Donald Trump loses a round in his battle to overturn his criminal conviction in New York

Donald Trump loses a round in his battle to overturn his criminal conviction in New York
Donald Trump loses a round in his battle to overturn his criminal conviction in New York

But Judge Juan Merchan concluded in his decision that the acts in question had no official character and were therefore not covered by presidential immunity. He adds that even if incriminating evidence was wrongly used, it did not weigh “in the face of the overwhelming evidence of guilt” of the accused.

Donald Trump was found guilty in this case of “aggravated accounting falsification to conceal a conspiracy to pervert the 2016 election” but his sentencing was postponed several times.

The prosecution offered “arrangements” to Trump

Following his victory in the November 5 vote, his lawyers presented a new appeal, invoking his status as elected president, incompatible according to them with the verdict.

Judge Merchan sought arguments from both parties on this subject earlier this month but has not yet ruled on this appeal. The prosecution opposes an outright annulment but says it is willing to make “arrangements” so that the criminal proceedings do not “weigh” on the second Trump presidency.

The Manhattan prosecutor, Alvin Bragg, therefore proposed to the judge not to sentence Donald Trump to an “incarceration sentence” or that “the procedure be suspended during the presidential term” of four years, i.e. until January 2029.

An unprecedented situation

The case concerns hidden payments of $130,000, before the 2016 presidential election, to a pornographic film actress, Stormy Daniels, so that she would keep quiet about a sexual encounter ten years earlier. A relationship that Donald Trump has always denied.

Of the four criminal proceedings targeting Donald Trump, this case is the only one in which a trial was held for the candidate in the presidential election which he won, an unprecedented scenario in American history.

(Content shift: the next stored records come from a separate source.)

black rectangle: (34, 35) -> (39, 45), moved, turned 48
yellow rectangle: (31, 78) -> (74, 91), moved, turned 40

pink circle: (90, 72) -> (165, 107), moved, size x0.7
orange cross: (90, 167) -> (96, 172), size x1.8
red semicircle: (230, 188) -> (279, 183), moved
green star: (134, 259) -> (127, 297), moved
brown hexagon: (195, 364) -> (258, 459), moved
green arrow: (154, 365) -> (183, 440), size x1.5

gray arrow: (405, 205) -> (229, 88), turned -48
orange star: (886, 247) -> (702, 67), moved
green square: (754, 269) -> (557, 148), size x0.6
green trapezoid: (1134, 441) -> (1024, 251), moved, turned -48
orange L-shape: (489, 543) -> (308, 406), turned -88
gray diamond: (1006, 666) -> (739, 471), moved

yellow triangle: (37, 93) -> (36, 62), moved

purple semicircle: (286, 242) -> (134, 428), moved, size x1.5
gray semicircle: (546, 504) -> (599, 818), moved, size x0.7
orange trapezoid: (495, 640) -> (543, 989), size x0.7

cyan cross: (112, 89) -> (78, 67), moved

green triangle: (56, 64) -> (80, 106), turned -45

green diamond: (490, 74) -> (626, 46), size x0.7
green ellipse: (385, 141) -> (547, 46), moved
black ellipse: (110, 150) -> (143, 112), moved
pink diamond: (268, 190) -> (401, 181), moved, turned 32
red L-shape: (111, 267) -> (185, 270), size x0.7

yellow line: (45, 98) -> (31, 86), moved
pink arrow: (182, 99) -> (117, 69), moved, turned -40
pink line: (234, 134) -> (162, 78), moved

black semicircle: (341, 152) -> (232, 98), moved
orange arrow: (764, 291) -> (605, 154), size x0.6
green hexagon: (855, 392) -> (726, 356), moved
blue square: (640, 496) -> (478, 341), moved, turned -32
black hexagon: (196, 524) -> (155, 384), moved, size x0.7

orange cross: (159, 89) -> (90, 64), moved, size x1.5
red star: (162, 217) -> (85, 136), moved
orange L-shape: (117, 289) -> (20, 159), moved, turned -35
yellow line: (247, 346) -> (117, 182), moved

Read more: Federal prosecutions against Donald Trump stop, vagueness remains

Special prosecutor Jack Smith recommended and obtained in late November a halt to federal charges against him for illegal attempts to overturn the results of the 2020 election, and for withholding classified documents after his departure from the White House. After consultations, the Department of Justice concluded that its policy since the Watergate scandal in 1973, consisting of not prosecuting a sitting president, “applies to this unprecedented situation,” explained Jack Smith. This conclusion “does not depend on the seriousness of the crimes targeted, the strength of the prosecution’s case or the merits of the prosecution,” he clarified.

As for Georgia (southeast), where Donald Trump is charged with fourteen other people with similar acts of electoral interference in 2020, his lawyer asked the courts of this state to declare themselves incompetent to judge the one who “is now the president-elect and soon to be the 47th president of the United States.